STORED DATA –

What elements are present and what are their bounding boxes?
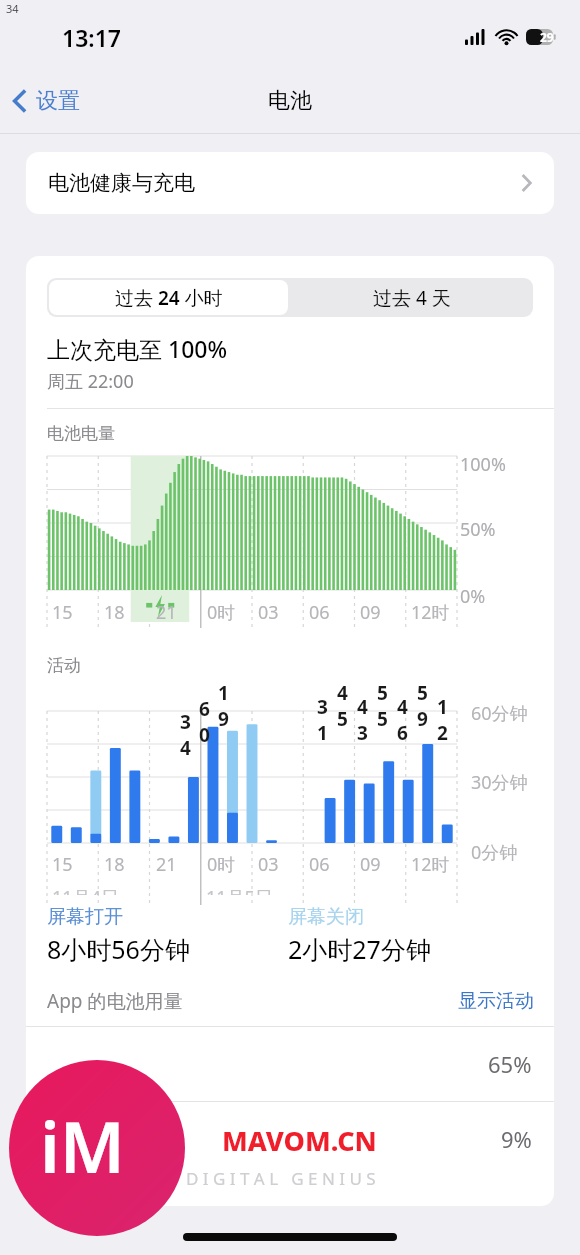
staticText: 46 <box>397 694 417 746</box>
staticText: 06 <box>309 600 330 625</box>
staticText: 后台活动 <box>47 1143 115 1164</box>
staticText: iM <box>40 1098 125 1193</box>
staticText: 60分钟 <box>471 701 528 726</box>
staticText: 34 <box>180 709 199 761</box>
button[interactable]: 音乐 <box>26 1102 554 1176</box>
staticText: 100% <box>460 452 506 477</box>
staticText: 29 <box>540 29 554 45</box>
staticText: 过去 4 天 <box>373 285 451 311</box>
staticText: 0时 <box>207 852 236 877</box>
staticText: 09 <box>360 852 381 877</box>
staticText: 8小时56分钟 <box>47 932 190 966</box>
staticText: 周五 22:00 <box>47 369 134 394</box>
staticText: 屏幕关闭 <box>288 905 364 929</box>
staticText: 60 <box>199 696 218 748</box>
staticText: 03 <box>258 600 279 625</box>
staticText: 43 <box>357 694 377 746</box>
button[interactable]: 过去 24 小时 <box>49 280 288 315</box>
staticText: 电池电量 <box>47 423 115 444</box>
staticText: 15 <box>52 852 73 877</box>
staticText: 30分钟 <box>471 770 528 795</box>
staticText: 活动 <box>47 655 81 676</box>
staticText: 显示活动 <box>458 989 534 1013</box>
staticText: 设置 <box>36 87 80 115</box>
staticText: 31 <box>317 694 337 746</box>
staticText: 12 <box>437 694 457 746</box>
staticText: 19 <box>218 680 237 732</box>
staticText: D I G I T A L G E N I U S <box>186 1167 376 1190</box>
staticText: 电池健康与充电 <box>48 170 195 196</box>
staticText: 过去 24 小时 <box>115 285 223 311</box>
staticText: 9% <box>501 1124 532 1154</box>
staticText: 18 <box>104 852 125 877</box>
staticText: 13:17 <box>62 22 121 53</box>
staticText: 上次充电至 100% <box>47 333 228 364</box>
staticText: 11月4日 <box>52 885 119 895</box>
staticText: 2小时27分钟 <box>288 932 431 966</box>
staticText: 电池 <box>268 87 312 115</box>
staticText: 06 <box>309 852 330 877</box>
staticText: 03 <box>258 852 279 877</box>
staticText: 21 <box>156 852 177 877</box>
staticText: MAVOM.CN <box>222 1122 377 1159</box>
staticText: 音乐 <box>47 1115 89 1141</box>
staticText: 11月5日 <box>206 885 273 895</box>
staticText: 18 <box>104 600 125 625</box>
staticText: 65% <box>488 1049 532 1079</box>
staticText: App 的电池用量 <box>47 988 183 1014</box>
staticText: 45 <box>337 680 357 732</box>
staticText: 34 <box>6 1 19 16</box>
staticText: 15 <box>52 600 73 625</box>
button[interactable]: 电池健康与充电 <box>26 152 554 214</box>
button[interactable]: 过去 4 天 <box>290 278 533 317</box>
staticText: 屏幕打开 <box>47 905 123 929</box>
staticText: 55 <box>377 680 397 732</box>
button[interactable]: 设置 <box>0 83 92 119</box>
staticText: 12时 <box>411 852 450 877</box>
staticText: 21 <box>156 600 177 625</box>
staticText: 0% <box>460 584 486 609</box>
staticText: 59 <box>417 680 437 732</box>
staticText: 12时 <box>411 600 450 625</box>
staticText: 50% <box>460 517 496 542</box>
button[interactable]: 显示活动 <box>458 989 534 1013</box>
staticText: 0分钟 <box>471 840 518 865</box>
staticText: 0时 <box>207 600 236 625</box>
staticText: 09 <box>360 600 381 625</box>
button[interactable]: 65% <box>26 1027 554 1101</box>
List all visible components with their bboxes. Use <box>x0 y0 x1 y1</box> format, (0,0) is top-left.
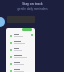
staticText: gentle daily reminders <box>17 7 48 11</box>
button[interactable] <box>6 39 35 46</box>
button[interactable] <box>6 60 35 67</box>
staticText: Stay on track <box>22 2 43 6</box>
button[interactable] <box>6 53 35 60</box>
button[interactable] <box>6 32 35 39</box>
button[interactable]: Turn on reminders <box>22 28 32 31</box>
button[interactable] <box>6 67 35 72</box>
button[interactable] <box>6 46 35 53</box>
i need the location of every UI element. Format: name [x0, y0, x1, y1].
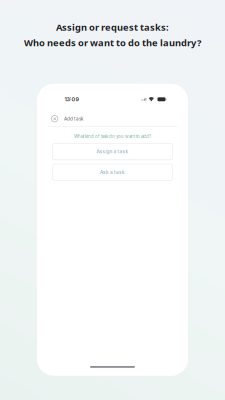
- staticText: Ask a task: [100, 169, 125, 175]
- staticText: 13:09: [64, 96, 78, 103]
- staticText: Assign or request tasks:: [56, 21, 169, 33]
- staticText: Assign a task: [96, 149, 128, 154]
- button[interactable]: Close Add task: [37, 113, 188, 124]
- staticText: Who needs or want to do the laundry?: [24, 36, 201, 49]
- button[interactable]: Assign a task: [52, 143, 173, 160]
- staticText: Add task: [64, 116, 83, 122]
- staticText: What kind of task do you want to add?: [74, 134, 151, 139]
- button[interactable]: Ask a task: [52, 164, 173, 180]
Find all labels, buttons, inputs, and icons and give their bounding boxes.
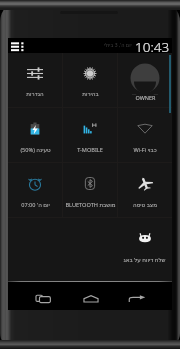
button[interactable]: בהירות bbox=[63, 53, 117, 107]
staticText: מצב טיסה bbox=[133, 201, 157, 209]
button[interactable]: T-MOBILE bbox=[63, 108, 117, 162]
button[interactable]: שלח דיווח על באג bbox=[117, 218, 172, 272]
button[interactable]: Wi-Fi כבוי bbox=[118, 108, 172, 162]
button[interactable]: Recent apps bbox=[28, 285, 58, 313]
button[interactable]: Notifications bbox=[10, 38, 25, 53]
staticText: בהירות bbox=[82, 91, 99, 98]
button[interactable]: Back bbox=[119, 285, 155, 313]
button[interactable]: Home bbox=[73, 285, 109, 313]
staticText: T-MOBILE bbox=[77, 146, 103, 154]
button[interactable]: מצב טיסה bbox=[118, 163, 172, 217]
button[interactable]: יום ה' 07:00 bbox=[8, 163, 62, 217]
staticText: שלח דיווח על באג bbox=[123, 256, 166, 264]
staticText: Wi-Fi כבוי bbox=[133, 146, 157, 154]
staticText: הגדרות bbox=[26, 91, 44, 98]
button[interactable]: OWNER bbox=[118, 53, 172, 107]
button[interactable]: BLUETOOTH מושבת bbox=[63, 163, 117, 217]
button[interactable]: הגדרות bbox=[8, 53, 62, 107]
button[interactable]: טעינה (50%) bbox=[8, 108, 62, 162]
staticText: טעינה (50%) bbox=[20, 146, 51, 154]
staticText: יום ה', 3 ביולי bbox=[104, 42, 132, 49]
staticText: BLUETOOTH מושבת bbox=[65, 201, 116, 209]
staticText: 10:43 bbox=[135, 38, 170, 53]
staticText: OWNER bbox=[135, 94, 156, 101]
staticText: יום ה' 07:00 bbox=[21, 201, 50, 209]
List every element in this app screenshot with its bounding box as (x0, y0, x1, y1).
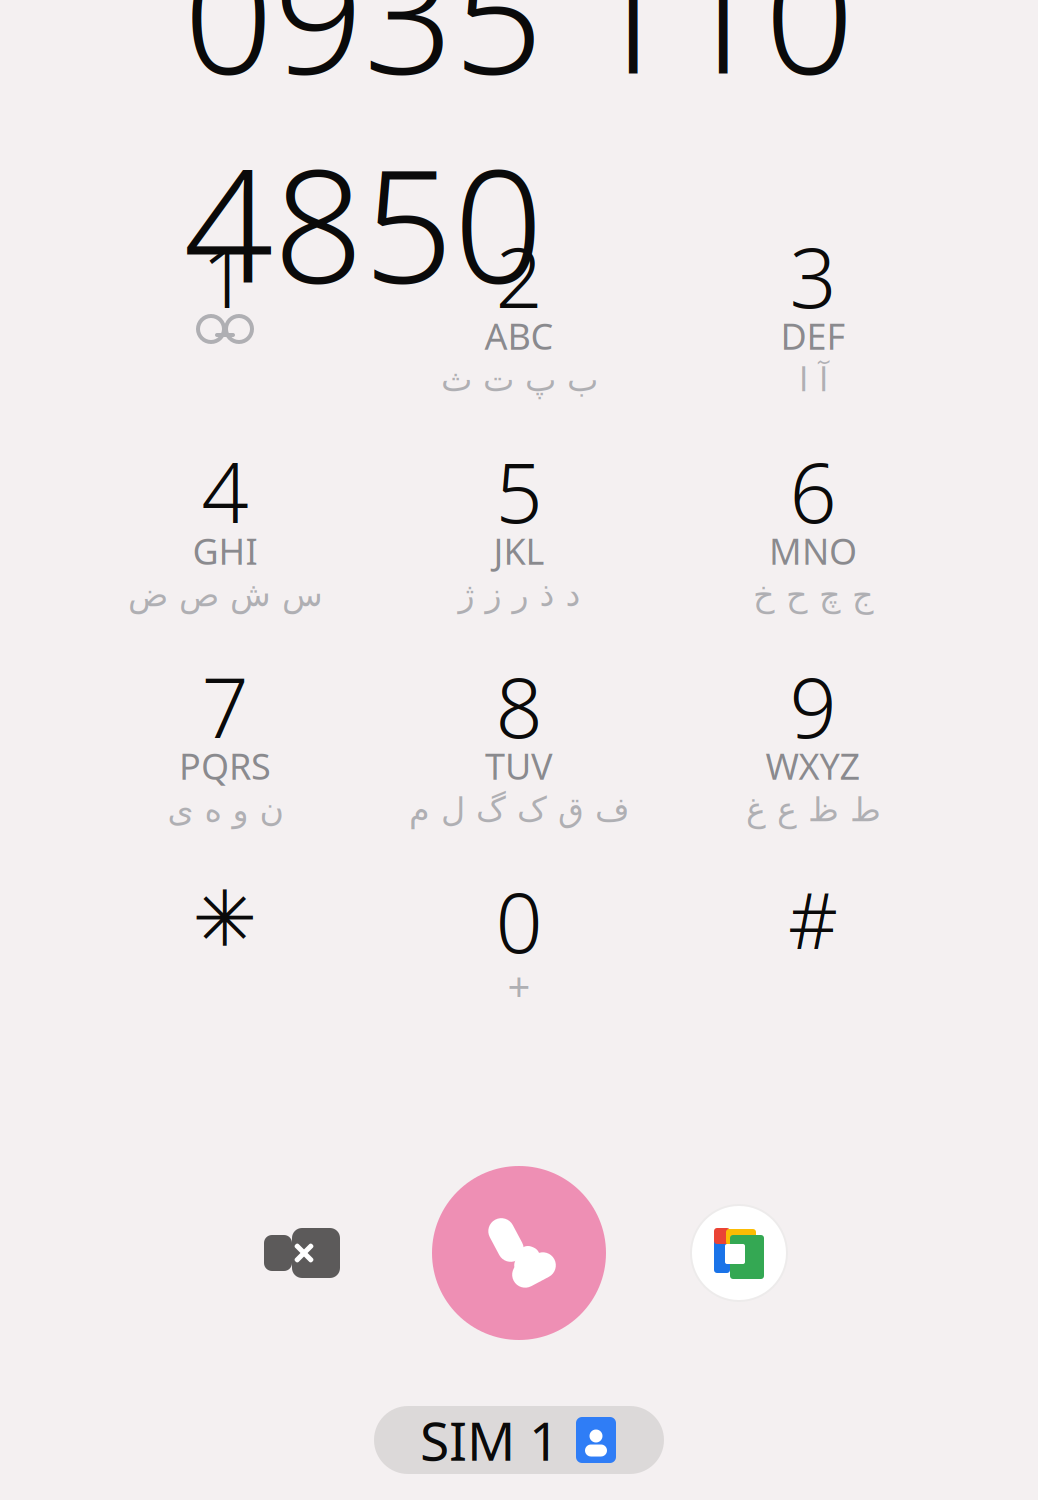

AIM OF THE TASK – Leave out every picture and transcribe the remaining entries exactly.

EXERCISE RESPONSE –
What elements are present and what are their bounding boxes?
staticText: 46 <box>397 694 417 746</box>
staticText: 06 <box>309 600 330 625</box>
staticText: 后台活动 <box>47 1143 115 1164</box>
staticText: iM <box>40 1098 125 1193</box>
staticText: 60分钟 <box>471 701 528 726</box>
staticText: 34 <box>180 709 199 761</box>
button[interactable]: 音乐 <box>26 1102 554 1176</box>
staticText: 100% <box>460 452 506 477</box>
staticText: 29 <box>540 29 554 45</box>
staticText: 过去 4 天 <box>373 285 451 311</box>
staticText: 0时 <box>207 852 236 877</box>
staticText: 09 <box>360 852 381 877</box>
staticText: 8小时56分钟 <box>47 932 190 966</box>
staticText: 周五 22:00 <box>47 369 134 394</box>
staticText: 屏幕关闭 <box>288 905 364 929</box>
staticText: 60 <box>199 696 218 748</box>
staticText: 03 <box>258 600 279 625</box>
staticText: 43 <box>357 694 377 746</box>
button[interactable]: 过去 24 小时 <box>49 280 288 315</box>
staticText: 电池电量 <box>47 423 115 444</box>
staticText: 15 <box>52 852 73 877</box>
staticText: 30分钟 <box>471 770 528 795</box>
staticText: 活动 <box>47 655 81 676</box>
staticText: 显示活动 <box>458 989 534 1013</box>
staticText: 设置 <box>36 87 80 115</box>
staticText: 31 <box>317 694 337 746</box>
staticText: 12 <box>437 694 457 746</box>
staticText: 19 <box>218 680 237 732</box>
staticText: D I G I T A L G E N I U S <box>186 1167 376 1190</box>
staticText: 电池健康与充电 <box>48 170 195 196</box>
staticText: 过去 24 小时 <box>115 285 223 311</box>
staticText: 9% <box>501 1124 532 1154</box>
staticText: 18 <box>104 852 125 877</box>
staticText: 13:17 <box>62 22 121 53</box>
staticText: 上次充电至 100% <box>47 333 228 364</box>
staticText: 11月4日 <box>52 885 119 895</box>
staticText: 2小时27分钟 <box>288 932 431 966</box>
staticText: 电池 <box>268 87 312 115</box>
staticText: 06 <box>309 852 330 877</box>
staticText: 03 <box>258 852 279 877</box>
staticText: 21 <box>156 852 177 877</box>
staticText: MAVOM.CN <box>222 1122 377 1159</box>
staticText: 音乐 <box>47 1115 89 1141</box>
staticText: 11月5日 <box>206 885 273 895</box>
staticText: 18 <box>104 600 125 625</box>
staticText: 65% <box>488 1049 532 1079</box>
staticText: App 的电池用量 <box>47 988 183 1014</box>
staticText: 45 <box>337 680 357 732</box>
staticText: 34 <box>6 1 19 16</box>
staticText: 15 <box>52 600 73 625</box>
button[interactable]: 电池健康与充电 <box>26 152 554 214</box>
button[interactable]: 过去 4 天 <box>290 278 533 317</box>
staticText: 屏幕打开 <box>47 905 123 929</box>
staticText: 55 <box>377 680 397 732</box>
button[interactable]: 设置 <box>0 83 92 119</box>
staticText: 12时 <box>411 852 450 877</box>
staticText: 21 <box>156 600 177 625</box>
staticText: 0% <box>460 584 486 609</box>
staticText: 59 <box>417 680 437 732</box>
staticText: 12时 <box>411 600 450 625</box>
staticText: 50% <box>460 517 496 542</box>
button[interactable]: 显示活动 <box>458 989 534 1013</box>
staticText: 0分钟 <box>471 840 518 865</box>
staticText: 0时 <box>207 600 236 625</box>
staticText: 09 <box>360 600 381 625</box>
button[interactable]: 65% <box>26 1027 554 1101</box>
List all visible components with their bboxes. Use <box>x0 y0 x1 y1</box> format, (0,0) is top-left.
staticText: gentle daily reminders <box>17 7 48 11</box>
button[interactable] <box>6 39 35 46</box>
button[interactable] <box>6 60 35 67</box>
staticText: Stay on track <box>22 2 43 6</box>
button[interactable] <box>6 53 35 60</box>
button[interactable] <box>6 32 35 39</box>
button[interactable]: Turn on reminders <box>22 28 32 31</box>
button[interactable] <box>6 67 35 72</box>
button[interactable] <box>6 46 35 53</box>
i need the location of every UI element. Format: name [x0, y0, x1, y1].
- staticText: Ask a task: [100, 169, 125, 175]
- staticText: 13:09: [64, 96, 78, 103]
- staticText: Assign or request tasks:: [56, 21, 169, 33]
- staticText: Assign a task: [96, 149, 128, 154]
- button[interactable]: Close Add task: [37, 113, 188, 124]
- staticText: Who needs or want to do the laundry?: [24, 36, 201, 49]
- button[interactable]: Assign a task: [52, 143, 173, 160]
- staticText: Add task: [64, 116, 83, 122]
- staticText: What kind of task do you want to add?: [74, 134, 151, 139]
- button[interactable]: Ask a task: [52, 164, 173, 180]
Find all labels, buttons, inputs, and icons and give their bounding boxes.
button[interactable]: בהירות bbox=[63, 53, 117, 107]
staticText: מצב טיסה bbox=[133, 201, 157, 209]
button[interactable]: T-MOBILE bbox=[63, 108, 117, 162]
button[interactable]: שלח דיווח על באג bbox=[117, 218, 172, 272]
button[interactable]: Wi-Fi כבוי bbox=[118, 108, 172, 162]
button[interactable]: Recent apps bbox=[28, 285, 58, 313]
button[interactable]: Notifications bbox=[10, 38, 25, 53]
staticText: בהירות bbox=[82, 91, 99, 98]
button[interactable]: Back bbox=[119, 285, 155, 313]
button[interactable]: Home bbox=[73, 285, 109, 313]
staticText: T-MOBILE bbox=[77, 146, 103, 154]
button[interactable]: מצב טיסה bbox=[118, 163, 172, 217]
button[interactable]: יום ה' 07:00 bbox=[8, 163, 62, 217]
staticText: שלח דיווח על באג bbox=[123, 256, 166, 264]
staticText: Wi-Fi כבוי bbox=[133, 146, 157, 154]
staticText: הגדרות bbox=[26, 91, 44, 98]
button[interactable]: OWNER bbox=[118, 53, 172, 107]
button[interactable]: BLUETOOTH מושבת bbox=[63, 163, 117, 217]
button[interactable]: הגדרות bbox=[8, 53, 62, 107]
button[interactable]: טעינה (50%) bbox=[8, 108, 62, 162]
staticText: טעינה (50%) bbox=[20, 146, 51, 154]
staticText: יום ה', 3 ביולי bbox=[104, 42, 132, 49]
staticText: BLUETOOTH מושבת bbox=[65, 201, 116, 209]
staticText: 10:43 bbox=[135, 38, 170, 53]
staticText: OWNER bbox=[135, 94, 156, 101]
staticText: יום ה' 07:00 bbox=[21, 201, 50, 209]
List every element in this app screenshot with its bounding box as (x0, y0, x1, y1).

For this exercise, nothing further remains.